Thus started these daily Lessons. Every evening for half-an-hour or for forty-five minutes, Tari was taught English, Algebra and Geometry by him.

Then, gradually the half-an-hour stretched to three to four hours. It made Balwant Maasi to cautiously supervise that room – of course from the other side of the ‘chick’, the jute and bamboo curtain. A strange unpleasantness and tension pervaded the house…..

Eventually, Tari’s examinations were over. Balwant Maasi heaved a sigh of relief. At least, she thought, now the two would not be sitting in the room for hours together.

After her exams, Tari’s visits to Prakash Maasi’s house started. Daily. For hours.

The house was a safe place for the lovers to meet. Prakash Maasi was in Lahore. She was going through that narrow rope-walk between life and death. Child-birth. So the house was all to themselves. The two of them.

Prakash Maasi’s letters came regularly. “I wish that you should be here when our baby is born. I feel scared without you. I have everything here. But without you I am scared. I feel lonely. Specially these days. In a few days, life will be at the threshold of death, knocking at its door.
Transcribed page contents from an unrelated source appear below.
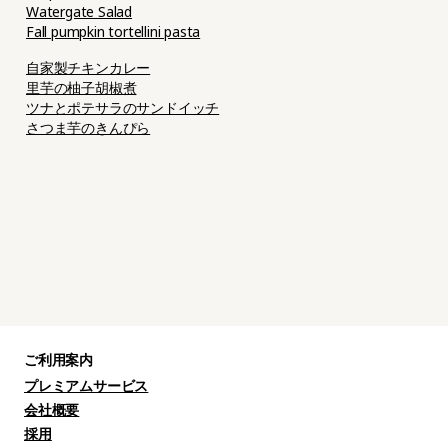
Watergate Salad
Fall pumpkin tortellini pasta
自家製チキンカレー
里芋の柚子胡椒煮
ツナとポテサラのサンドイッチ
さつま芋のきんぴら
ご利用案内
プレミアムサービス
会社概要
採用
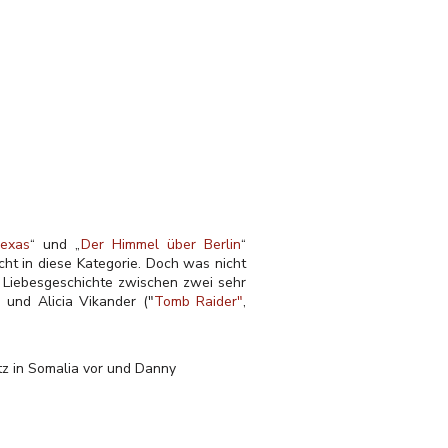
Texas
“ und „
Der Himmel über Berlin
“
icht in diese Kategorie. Doch was nicht
 Liebesgeschichte zwischen zwei sehr
) und Alicia Vikander ("
Tomb Raider"
,
tz in Somalia vor und Danny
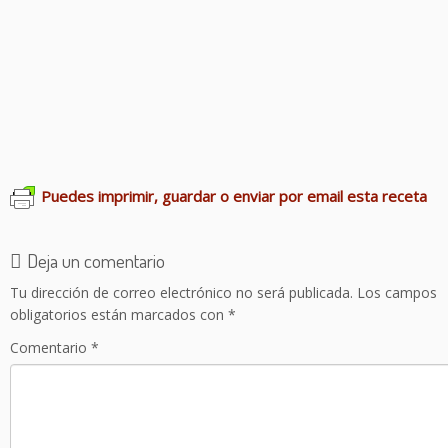
Mermelada de melocotón
Mermelada de fresa
Mermelada de manzana, pera y nueces
Mermelada casera de higos
Mermelada de tomate
Salsa casera de tomate
Puedes imprimir, guardar o enviar por email esta receta
Deja un comentario
Tu dirección de correo electrónico no será publicada.
Los campos
obligatorios están marcados con
*
Comentario
*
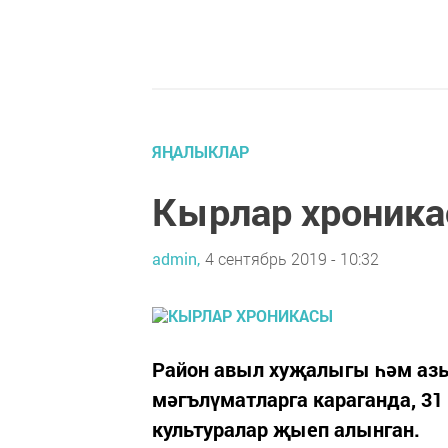
ЯҢАЛЫКЛАР
Кырлар хроник
admin,
4 сентябрь 2019 - 10:32
Район авыл хуҗалыгы һәм азы
мәгълүматларга караганда, 31
культуралар җыеп алынган.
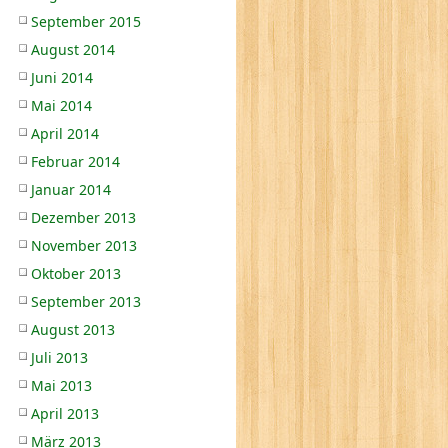
September 2015
August 2014
Juni 2014
Mai 2014
April 2014
Februar 2014
Januar 2014
Dezember 2013
November 2013
Oktober 2013
September 2013
August 2013
Juli 2013
Mai 2013
April 2013
März 2013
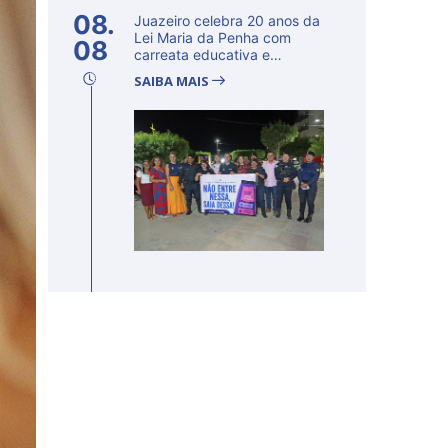
08.
Juazeiro celebra 20 anos da
Lei Maria da Penha com
08
carreata educativa e
lançamento d...
SAIBA MAIS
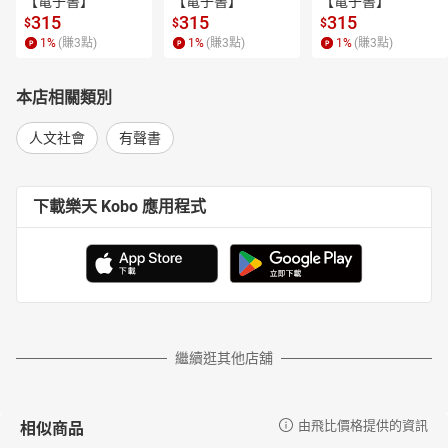
【電子書】
【電子書】
【電子書】
315
315
315
$
$
$
1
%
(賺
3
點)
1
%
(賺
3
點)
1
%
(賺
3
點)
本店相關類別
人文社會
有聲書
下載樂天 Kobo 應用程式
繼續逛其他店舖
相似商品
由飛比價格提供的資訊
Death itself will open the door, gift a new light to your family on the palm of my life. Anything can happen. It will be a moment like a doomsday.

Who knows who will survive and who won’t? Please, be with me at that moment.”

(My grandmother had kept a bundle of Prakash Maasi’s letters in the room of Guru Granth Sahib, lovingly wrapped in a red silk, and kept in a niche. It was after the death of her daughter that she went and collected all these letters from the drawers and shelves of her daughter’s house from Delhi. She said that she did not want those letters to be touched by the dirty hands of that sinful man, Prakash Maasi’s butcher husband).

Well, Prakash Maasi’s husband had no intentions to go to Lahore. He didn’t go.

Then a letter came. Prakash Maasi gave birth to a baby girl. Even then he did not go.

Bhaiyyajee wrote to him that it was a tradition that when the first child is born, someone had to come and bring the mother-and-child back to the husband’s house. He requested his son-in-law that he could come whenever he conveniently got leave from his office.

He may have taken leave to spend time with Tari but he did not go to Lahore on leave. He ignored all requests coming from Lahore.

Balwant Maasi wrote to her sister, “He is extremely busy. Why don’t you come yourself? How long will you sit there and wait?”

In truth Balwant Massi knew what was happening between Prakash’s husband and her sister-in-law Tari. But she was helpless, felt a foreboding fear. Apprehensive, but helpless.

Tari used to be out of the house almost the whole day. Told her parents that she was spending time with her friends.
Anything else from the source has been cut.